Problem to work on » Your task is to copy exactly the lines from the line containing "Mask every instance" through the end of the listing below, with pictures left out.

Data records »
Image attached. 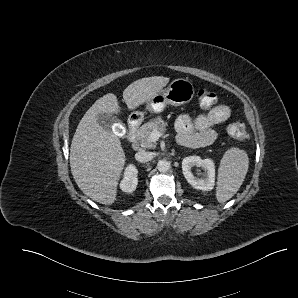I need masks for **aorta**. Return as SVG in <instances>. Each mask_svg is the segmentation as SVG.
Wrapping results in <instances>:
<instances>
[{"label": "aorta", "mask_w": 298, "mask_h": 298, "mask_svg": "<svg viewBox=\"0 0 298 298\" xmlns=\"http://www.w3.org/2000/svg\"><path fill=\"white\" fill-rule=\"evenodd\" d=\"M171 168V164L169 161L165 159L158 160L157 169L159 172L165 173Z\"/></svg>", "instance_id": "762f6f07"}]
</instances>
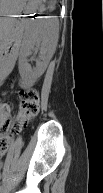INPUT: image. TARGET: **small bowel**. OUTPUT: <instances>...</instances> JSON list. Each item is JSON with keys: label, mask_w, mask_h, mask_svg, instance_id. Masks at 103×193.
Returning <instances> with one entry per match:
<instances>
[{"label": "small bowel", "mask_w": 103, "mask_h": 193, "mask_svg": "<svg viewBox=\"0 0 103 193\" xmlns=\"http://www.w3.org/2000/svg\"><path fill=\"white\" fill-rule=\"evenodd\" d=\"M5 170H4V173H5V175L8 173V170L6 169V167L4 168ZM4 175V176H5Z\"/></svg>", "instance_id": "c3829d8e"}]
</instances>
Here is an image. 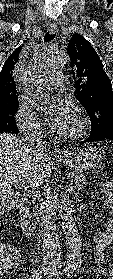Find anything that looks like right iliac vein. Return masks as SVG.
I'll return each mask as SVG.
<instances>
[{
	"mask_svg": "<svg viewBox=\"0 0 113 279\" xmlns=\"http://www.w3.org/2000/svg\"><path fill=\"white\" fill-rule=\"evenodd\" d=\"M42 271H43V272H48V271H49V268H48L47 266H43V267H42Z\"/></svg>",
	"mask_w": 113,
	"mask_h": 279,
	"instance_id": "obj_1",
	"label": "right iliac vein"
}]
</instances>
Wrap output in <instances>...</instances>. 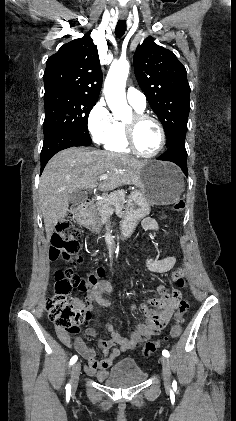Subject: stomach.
I'll use <instances>...</instances> for the list:
<instances>
[{
  "label": "stomach",
  "mask_w": 236,
  "mask_h": 421,
  "mask_svg": "<svg viewBox=\"0 0 236 421\" xmlns=\"http://www.w3.org/2000/svg\"><path fill=\"white\" fill-rule=\"evenodd\" d=\"M137 186L139 190H132L120 221L123 239L133 235L139 221L149 215L151 204H173L179 198L184 186L183 174L171 162L149 158L139 170Z\"/></svg>",
  "instance_id": "0dacf381"
}]
</instances>
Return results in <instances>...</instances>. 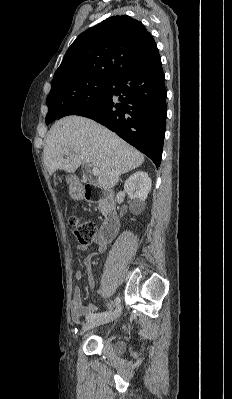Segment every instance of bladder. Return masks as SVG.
Segmentation results:
<instances>
[{
    "label": "bladder",
    "instance_id": "bladder-1",
    "mask_svg": "<svg viewBox=\"0 0 232 399\" xmlns=\"http://www.w3.org/2000/svg\"><path fill=\"white\" fill-rule=\"evenodd\" d=\"M124 350V343L122 341H115L108 347V351L112 355H119Z\"/></svg>",
    "mask_w": 232,
    "mask_h": 399
}]
</instances>
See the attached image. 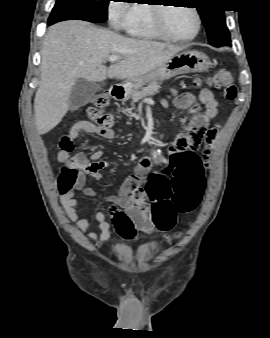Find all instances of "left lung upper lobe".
I'll return each instance as SVG.
<instances>
[{
  "instance_id": "1",
  "label": "left lung upper lobe",
  "mask_w": 270,
  "mask_h": 338,
  "mask_svg": "<svg viewBox=\"0 0 270 338\" xmlns=\"http://www.w3.org/2000/svg\"><path fill=\"white\" fill-rule=\"evenodd\" d=\"M197 8L206 27L208 41L212 46L230 45V33L225 23L224 10L217 6L221 0H200Z\"/></svg>"
}]
</instances>
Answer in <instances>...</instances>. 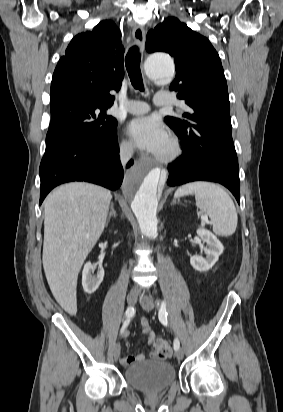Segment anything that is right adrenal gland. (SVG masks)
<instances>
[{
  "label": "right adrenal gland",
  "mask_w": 283,
  "mask_h": 412,
  "mask_svg": "<svg viewBox=\"0 0 283 412\" xmlns=\"http://www.w3.org/2000/svg\"><path fill=\"white\" fill-rule=\"evenodd\" d=\"M112 217H114V218L117 217V214H116V211H115V208H114V204H113V203H111V205H110V212H109V214H108V218H107V223H106V225H108V223L110 222V219H111Z\"/></svg>",
  "instance_id": "1"
}]
</instances>
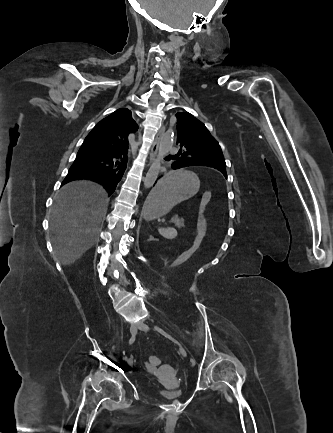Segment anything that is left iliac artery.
Listing matches in <instances>:
<instances>
[{"mask_svg": "<svg viewBox=\"0 0 333 433\" xmlns=\"http://www.w3.org/2000/svg\"><path fill=\"white\" fill-rule=\"evenodd\" d=\"M154 329L157 331V332H159L160 334H162V335H164L165 337H167V338H170V335L168 334V333H166L163 329H161L160 327H158V326H154ZM176 343L180 346V347H182V345L179 343V342H177L176 341Z\"/></svg>", "mask_w": 333, "mask_h": 433, "instance_id": "obj_1", "label": "left iliac artery"}]
</instances>
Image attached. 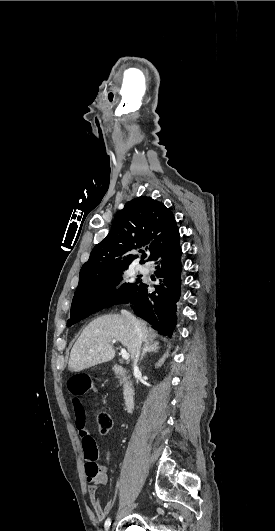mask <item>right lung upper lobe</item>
<instances>
[{
	"instance_id": "obj_1",
	"label": "right lung upper lobe",
	"mask_w": 275,
	"mask_h": 531,
	"mask_svg": "<svg viewBox=\"0 0 275 531\" xmlns=\"http://www.w3.org/2000/svg\"><path fill=\"white\" fill-rule=\"evenodd\" d=\"M176 228L173 213L163 203L147 196L127 202L116 213L107 237L94 247L82 266L77 288L95 277L127 267L136 258L128 254L134 249L146 246L151 257Z\"/></svg>"
}]
</instances>
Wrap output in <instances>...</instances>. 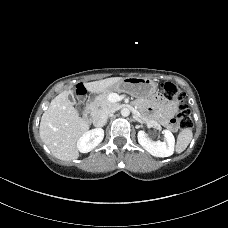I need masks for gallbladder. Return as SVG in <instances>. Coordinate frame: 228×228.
Listing matches in <instances>:
<instances>
[{
    "instance_id": "1",
    "label": "gallbladder",
    "mask_w": 228,
    "mask_h": 228,
    "mask_svg": "<svg viewBox=\"0 0 228 228\" xmlns=\"http://www.w3.org/2000/svg\"><path fill=\"white\" fill-rule=\"evenodd\" d=\"M70 98H71L72 101H74L73 94H70Z\"/></svg>"
}]
</instances>
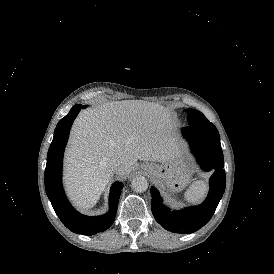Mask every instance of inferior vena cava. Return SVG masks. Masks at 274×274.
Returning <instances> with one entry per match:
<instances>
[{
  "label": "inferior vena cava",
  "mask_w": 274,
  "mask_h": 274,
  "mask_svg": "<svg viewBox=\"0 0 274 274\" xmlns=\"http://www.w3.org/2000/svg\"><path fill=\"white\" fill-rule=\"evenodd\" d=\"M113 168H114V169L119 168V170L122 169V167H121V165H120V161H119L118 159H115V160H114V162H113Z\"/></svg>",
  "instance_id": "obj_1"
}]
</instances>
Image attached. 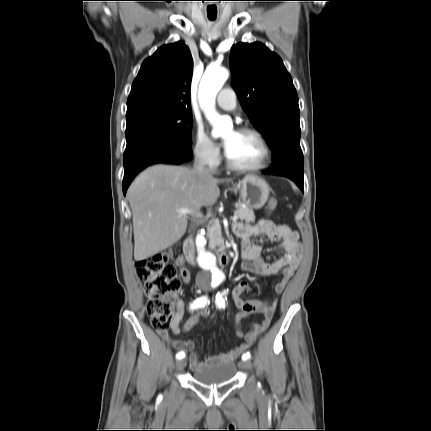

Expected answer »
Mask every instance of inferior vena cava. Return SVG masks. Masks at 274×274.
Returning <instances> with one entry per match:
<instances>
[{
  "label": "inferior vena cava",
  "mask_w": 274,
  "mask_h": 274,
  "mask_svg": "<svg viewBox=\"0 0 274 274\" xmlns=\"http://www.w3.org/2000/svg\"><path fill=\"white\" fill-rule=\"evenodd\" d=\"M113 168H114V169L119 168V170L122 169V167H121V165H120V161H119L118 159H115V160H114V162H113Z\"/></svg>",
  "instance_id": "obj_1"
}]
</instances>
Image attached. 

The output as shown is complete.